Mathilda Barisas Brown passed peacefully October 17, 2012. Mathilda was born November 17, 1912, the daughter of John and Mary Barisas, first generation immigrants from Lithuania who settled in Omaha, Nebraska. Raised in a Lithuanian neighborhood in Omaha, “Tillie” went to St. Anthony’s Lithuanian grade school and graduated high school from South Omaha High School having walked 6 miles to and from school each day. She earned her college degree in elementary education from Peru State Teachers’ College in Nebraska. She began her teaching career in a country school in Creighton and then continued with an adventurous move to Hoquiam, Washington.
Tillie had dated Robert Langdon Brown from Independence, MO, in Nebraska when he was working with the Army Corps of Engineers, and eventually she moved to Danvers, Massachusetts, where they were married and he attended engineering school at MIT. They settled in Kansas City, MO in 1944 when Bob accepted a job with Black and Veatch. In 1950 they made their home at 104th and Wornall Road.
She resumed teaching in the Kansas City school district until the birth of her first child in 1946. In 1952, after the birth of her fourth and last child, she returned to teaching third grade at Corinth School.
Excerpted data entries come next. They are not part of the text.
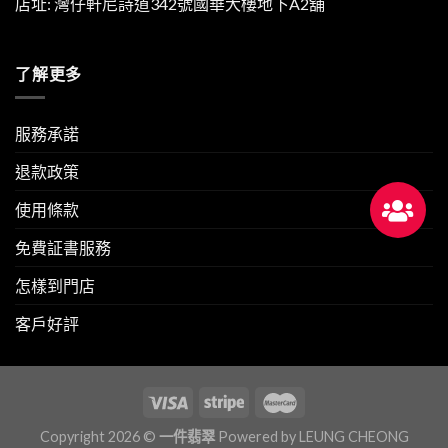
店址: 灣仔軒尼詩道342號國華大樓地下A2舖
了解更多
服務承諾
退款政策
使用條款
免費証書服務
怎樣到門店
客戶好評
Copyright 2026 ©
一件翡翠
Powered by
LEUNG CHEONG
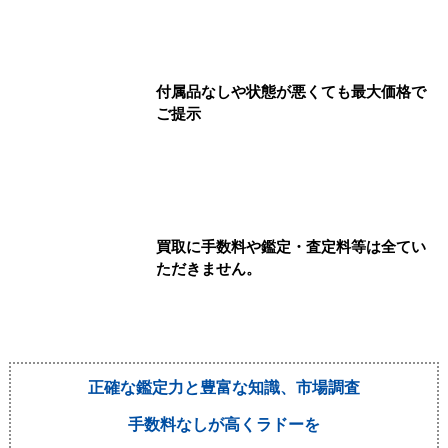
付属品なしや状態が悪くても最大価格で
ご提示
買取に手数料や鑑定・査定料等は全てい
ただきません。
正確な鑑定力と豊富な知識、市場調査
手数料なしが高くラドーを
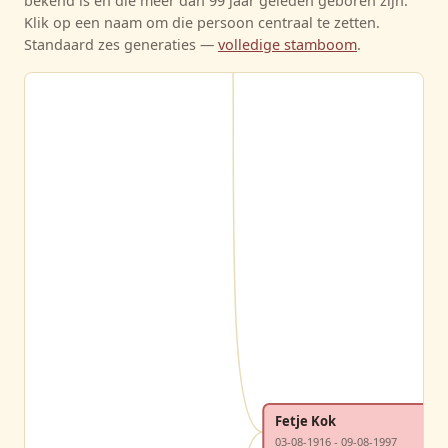
bekend is en die meer dan 99 jaar geleden geboren zijn.
Klik op een naam om die persoon centraal te zetten.
Standaard zes generaties —
volledige stamboom
.
Fetje Kok
03-08-1916 - 09-08-1997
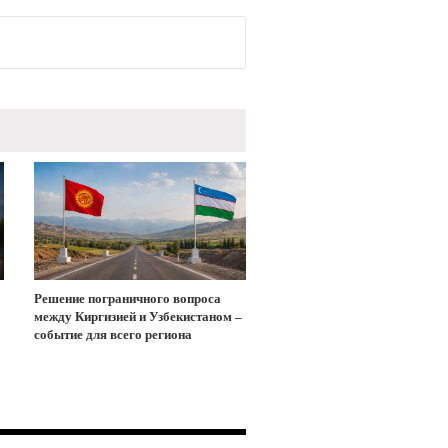
Решение пограничного вопроса
между Киргизией и Узбекистаном –
событие для всего региона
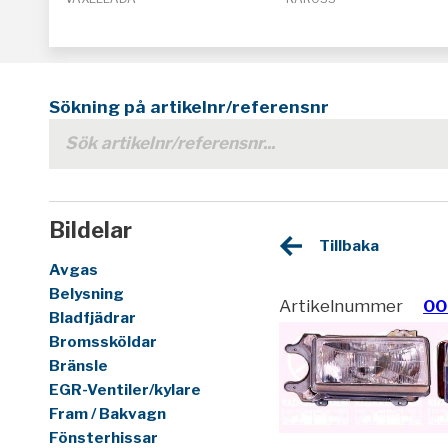
Sökning på artikelnr/referensnr
Bildelar
Tillbaka
Avgas
Belysning
Artikelnummer
00
Bladfjädrar
Bromssköldar
Bränsle
EGR-Ventiler/kylare
Fram / Bakvagn
Fönsterhissar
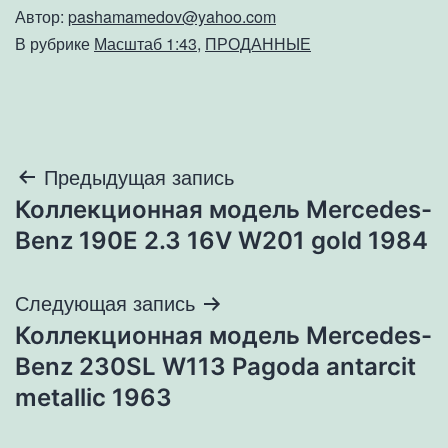
Автор:
pashamamedov@yahoo.com
В рубрике
Масштаб 1:43
,
ПРОДАННЫЕ
Навигация
Предыдущая запись
Коллекционная модель Mercedes-
по
Benz 190E 2.3 16V W201 gold 1984
записям
Следующая запись
Коллекционная модель Mercedes-
Benz 230SL W113 Pagoda antarcit
metallic 1963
During that time, she became actively involved in the professional teaching organization Alpha Delta Kappa. From 1964-1966, Til served as Alpha Gamma ADK chapter president and as Kansas State’s ADK President from 1972-1974. She taught at Corinth until her retirement in 1980. But she wasn’t ready to retire.
In the late 1960s, she decided to get her real estate license. In her new career area, Til shifted to using her nickname “Brownie” Brown professionally. Even the part-time work in that field was not enough. She wanted to teach overseas. One place she seriously considered was Saudi Arabia, but they would not take her because she was a “single woman”(Bob had passed back in 1974.) She did travel to Cali, Colombia, in the fall of 1980 to teach fourth grade for one year.
Til started volunteering as a Gray Lady at St. Joseph’s Hospital in 1944, proudly dressed with the starched white collar, cuffs, and cap. Her volunteerism at St. Joseph’s continued until she was in her early 90s; she was known all over the hospital from escorting patients to their rooms after admitting them to doing inventory in the basement. She remembered, “One day at the old hospital I looked up to see former President Harry Truman standing there. He had come to visit a friend who was hospitalized” (from A Mission of Healing by Andrew Warren). Patients, nurses, doctors and administrators knew her well. Many former patients would catch her in the halls of St. Joe’s while they were visiting friends or relatives and thank her for her kindness while they were ailing. She was honored as the hospital’s “Volunteer of the Year” for 1995-1996 and is the longest standing volunteer of the St. Joseph’s Auxiliary.
Til and Bob raised four children at the Wornall home. She supported each in their individual interests—maybe tennis or piano lessons for young Robert (Charlie), encouraging softball, volleyball, and swimming for Marita, feeding pet squirrels, red-tailed hawks or his pet raccoon Snoopy with John, and tumbling lessons or buying books upon books for Barbara.
Physical activity was always important for Til; when she was younger, she golfed and bowled in leagues with Bob. She usually drew her family into it. Many holiday dinners were followed by her rousing them from the couch to run around the outside of the house a couple of times. The children were clad in sweats and tennis shoes, but Tillie would jog in her tweed suit with nylons and high heels on. She loved to walk for her regular exercise and kept that up until early in her 90s.
Her brother Barnard Barisas and sisters Frances Barisas and Genevieve Baranouskas all predeceased her. Til leaves behind two sons, Robert “Charlie”(Marian Moor) and John ( Candy); and two daughters, Marita Aufner (Frank), and Barbara Faunce (Ron). Thirteen grandchildren and ten great-grandchildren have added many joyous moments to her life.
Brownie’s family is grateful for all the kindnesses showered on her over the years by the Clare Bridge staff, the St. Joseph’s Hospital extended family, and countless others. In lieu of flowers to honor Brownie, please send donations to the St. Joseph’s Hospital Auxiliary. Visitation will be held Monday from 10:00-11:00 AM followed by the Mass of Christian Burial at St. Thomas More Catholic Church, 11822 Holmes Road, Kansas City, MO. Inurnment will be at Mt. Washington Forever Cemetery.